:: THE INPUT ::
--- START ---

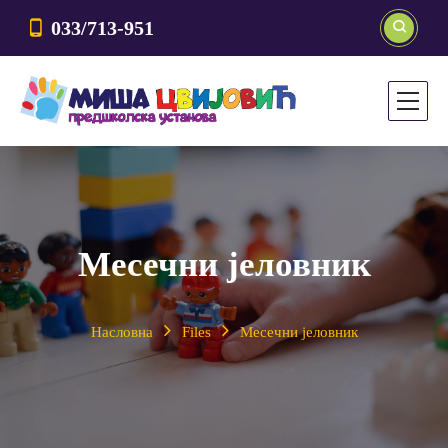
033/713-951
Месечни јеловник
Насловна
Files
Месечни јеловник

--- END ---

Word for word, write out the whole listing, keeping none of the pictures.

:: OUTPUT ::
033/713-951
Месечни јеловник
Насловна
Files
Месечни јеловник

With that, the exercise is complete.